Mother Miryam of Jesus
There is a scene that Sister Mary Gemma conjures easily. She has slipped back to this visual memory many times. When she was nineteen years old, she flew to California to visit her aunt, uncle, and cousins; it was her first—and second to last—trip by airplane. She hoped the vacation might save her from what she believed to be her calling to cloistered monastic life. She had pictured a “romantic encounter” during her trip to the West Coast. Raised in the country, she reveled in her relatives’ sophisticated and uninhibited lifestyle; they partied with friends and drank alcohol. The trip ended early, with tears.
It is not this memory that Sister Mary Gemma recalls so vividly, though. Finding language for her experience in California takes time; in her recounting, she stops and starts, she pauses, and then she revises the timeline and events. She has not rehearsed the story with multiple retellings.
The series of images she knows so well, and the feelings resurrected by the visual memory, took place before she visited her relatives in California. The scene is not from her own childhood in northern Illinois, near her monastic home of almost four decades. The memory is her own. The experience is not.

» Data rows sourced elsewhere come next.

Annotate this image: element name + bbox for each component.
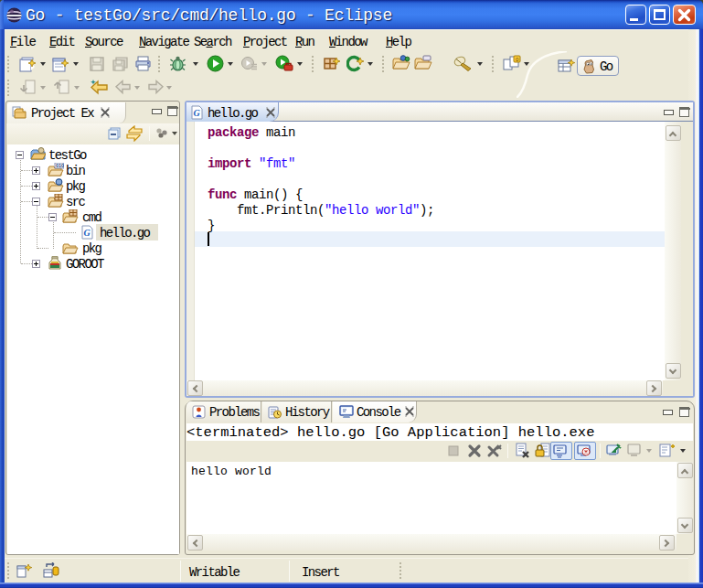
svg-text:G: G — [84, 228, 91, 238]
svg-text:010: 010 — [56, 163, 64, 168]
svg-text:G: G — [194, 108, 201, 118]
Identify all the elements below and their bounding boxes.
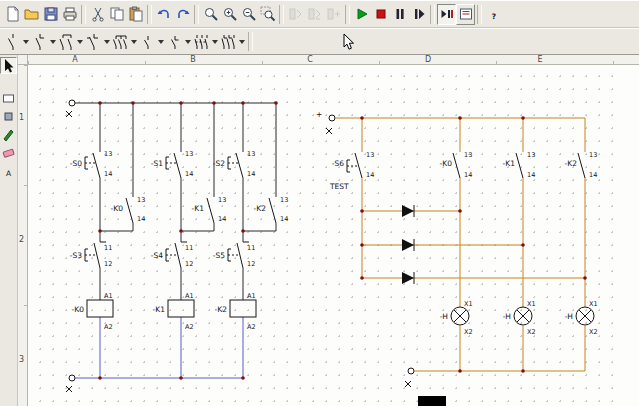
terminal-label: 13 (185, 150, 193, 158)
lamp-h3[interactable]: -H X1 X2 (565, 300, 598, 371)
new-file-icon (5, 6, 21, 22)
caption-label: TEST (329, 182, 349, 191)
paste-button[interactable] (126, 4, 145, 25)
open-button[interactable] (22, 4, 41, 25)
contact-group-a-icon (113, 33, 129, 51)
zoom-window-button[interactable] (258, 4, 277, 25)
zoom-in-button[interactable] (220, 4, 239, 25)
zoom-page-button[interactable] (201, 4, 220, 25)
stop-button-s5[interactable]: -S5 11 12 (213, 242, 256, 268)
terminal-label: A2 (247, 323, 256, 331)
step-button[interactable] (409, 4, 428, 25)
black-block[interactable] (418, 396, 446, 406)
symbol-contact-group-a-button[interactable] (111, 30, 138, 53)
rung-3-wires[interactable] (243, 103, 276, 378)
test-pushbutton-s6[interactable]: -S6 13 14 TEST (329, 118, 374, 278)
pushbutton-s1[interactable]: -S1 13 14 (151, 150, 194, 178)
run-button[interactable] (352, 4, 371, 25)
eraser-tool-button[interactable] (0, 144, 17, 161)
rung-2-wires[interactable] (181, 103, 214, 378)
stop-button[interactable] (371, 4, 390, 25)
undo-arrow-icon (156, 6, 172, 22)
seal-contact-k2[interactable]: -K2 13 14 (254, 196, 289, 223)
print-button[interactable] (60, 4, 79, 25)
symbol-nc-contact-button[interactable] (30, 30, 57, 53)
terminal-label: 14 (137, 215, 145, 223)
clipboard-icon (128, 6, 144, 22)
stop-button-s3[interactable]: -S3 11 12 (70, 242, 113, 268)
symbol-no-contact-button[interactable] (3, 30, 30, 53)
symbol-changeover-contact-button[interactable] (84, 30, 111, 53)
supply-terminal-bottom[interactable] (66, 375, 90, 392)
relay-contact-k2[interactable]: -K2 13 14 (565, 118, 598, 307)
tool-palette: A (0, 55, 18, 406)
undo-button[interactable] (154, 4, 173, 25)
dropdown-caret-icon (131, 40, 137, 44)
cut-button[interactable] (88, 4, 107, 25)
symbol-no-contact-small-button[interactable] (138, 30, 165, 53)
relay-contact-k1[interactable]: -K1 13 14 (503, 118, 536, 307)
drawing-canvas[interactable]: -S0 13 14 -K0 13 14 -S3 11 12 -K0 A1 A2 (28, 65, 639, 406)
text-tool-button[interactable]: A (0, 162, 17, 179)
terminal-label: X1 (464, 300, 473, 308)
terminal-label: A1 (185, 292, 194, 300)
redo-button[interactable] (173, 4, 192, 25)
device-label: -S4 (151, 251, 163, 260)
symbol-double-contact-button[interactable] (57, 30, 84, 53)
rectangle-tool-button[interactable] (0, 90, 17, 107)
sim-mode-2-button[interactable] (305, 4, 324, 25)
terminal-label: A1 (104, 292, 113, 300)
plus-terminal[interactable]: + (316, 110, 350, 134)
diode-row-1[interactable] (362, 205, 460, 217)
return-terminal[interactable] (405, 368, 420, 387)
coil-k1[interactable]: -K1 A1 A2 (153, 292, 194, 331)
sim-mode-3-button[interactable] (324, 4, 343, 25)
help-button[interactable]: ? (484, 4, 503, 25)
magnifier-window-icon (260, 6, 276, 22)
pushbutton-s0[interactable]: -S0 13 14 (70, 150, 113, 178)
coil-k2[interactable]: -K2 A1 A2 (215, 292, 256, 331)
symbol-nc-contact-small-button[interactable] (165, 30, 192, 53)
relay-contact-k0[interactable]: -K0 13 14 (440, 118, 473, 307)
filled-rectangle-tool-button[interactable] (0, 108, 17, 125)
seal-contact-k1[interactable]: -K1 13 14 (192, 196, 227, 223)
new-button[interactable] (3, 4, 22, 25)
terminal-label: 13 (464, 151, 472, 159)
toolbar-separator (147, 5, 152, 24)
save-button[interactable] (41, 4, 60, 25)
stop-button-s4[interactable]: -S4 11 12 (151, 242, 194, 268)
supply-terminal-top[interactable] (66, 100, 90, 117)
toolbar-separator (248, 32, 253, 51)
seal-contact-k0[interactable]: -K0 13 14 (111, 196, 146, 223)
rectangle-icon (1, 91, 16, 106)
printer-icon (62, 6, 78, 22)
lamp-h1[interactable]: -H X1 X2 (440, 300, 473, 371)
sim-mode-2-icon (307, 6, 323, 22)
pencil-tool-button[interactable] (0, 126, 17, 143)
nc-contact-icon (32, 33, 48, 51)
terminal-label: 12 (247, 260, 255, 268)
device-label: -K0 (440, 159, 453, 168)
coil-k0[interactable]: -K0 A1 A2 (72, 292, 113, 331)
terminal-label: 14 (185, 170, 193, 178)
lamp-h2[interactable]: -H X1 X2 (503, 300, 536, 371)
pause-button[interactable] (390, 4, 409, 25)
symbol-triple-contact-bar-button[interactable] (219, 30, 246, 53)
diode-row-2[interactable] (362, 239, 523, 251)
symbol-triple-contact-button[interactable] (192, 30, 219, 53)
ruler-row-label: 1 (19, 113, 24, 122)
sim-mode-1-button[interactable] (286, 4, 305, 25)
monitor-button[interactable] (437, 4, 456, 25)
probe-button[interactable] (456, 4, 475, 25)
diode-row-3[interactable] (362, 272, 585, 284)
copy-button[interactable] (107, 4, 126, 25)
ruler-column-label: B (190, 55, 196, 65)
terminal-label: 13 (247, 150, 255, 158)
zoom-out-button[interactable] (239, 4, 258, 25)
step-icon (411, 6, 427, 22)
pointer-tool-button[interactable] (0, 57, 17, 74)
ruler-column-label: A (72, 55, 77, 65)
pushbutton-s2[interactable]: -S2 13 14 (213, 150, 256, 178)
rung-1-wires[interactable] (100, 103, 133, 378)
terminal-label: 12 (104, 260, 112, 268)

Sister Mary Gemma describes what she sees: An open prairie and a family fighting to survive, uncertain if they will outlast the winter. It is the late nineteenth century. Sister Mary Gemma remembers that the family is waiting out a blizzard in the hope the rails will clear so a train can deliver necessities in time. They grind wheat in a coffee mill all day in order to make bread, which suffices until dinner the next night. The family labors for their daily bread; each day, they grind more wheat and then bake more bread to last one more
day. At night, the mother sits with her baby on a rocking chair, unable to fall asleep because of the cries of “natives.” Sister Mary Gemma sees the children sweeping the dirt floors of their cabin; because they cannot afford shoes, the children go barefoot from first thaw to first frost.
Sister Mary Gemma loves the dramas of the Ingalls family. She loves reading about Ma and Pa and Laura—the simplicity of their lives, the hard manual labor required to pioneer unsettled territory, the constant threats to their existence, the characters’ faith in powers outside themselves, and their closeness and dependence on one another.
As a child, Sister Mary Gemma’s family drove west through South Dakota, and so she can imagine the lake the Ingalls lived near, the birds that slept on the lake when it froze, the noises they made in morning. “I can picture it,” she says. “I don’t know why. It seems I must have seen it or heard it before, heard these birds. It’s so real to me.” When Sister Mary Gemma first read
Little House on the Prairie
as a child with an active imagination, the books gave shape to her fantasies. They carried her away from sometimes trying family dynamics. In grade school in the late 1960s, her father moved the family from Rockford to a rural village in the next county over. “He thought it would be a healthier bringing up for us if we lived out in the country and had animals to take care of,” Sister Mary Gemma says. “He got us into a farming community where the kids were all farming kids and town kids. It was a completely different atmosphere.” They had pet cats and dogs. They raised ducks and chickens. They hiked and camped. With this move, Sister Mary Gemma felt more connected to the Ingalls family.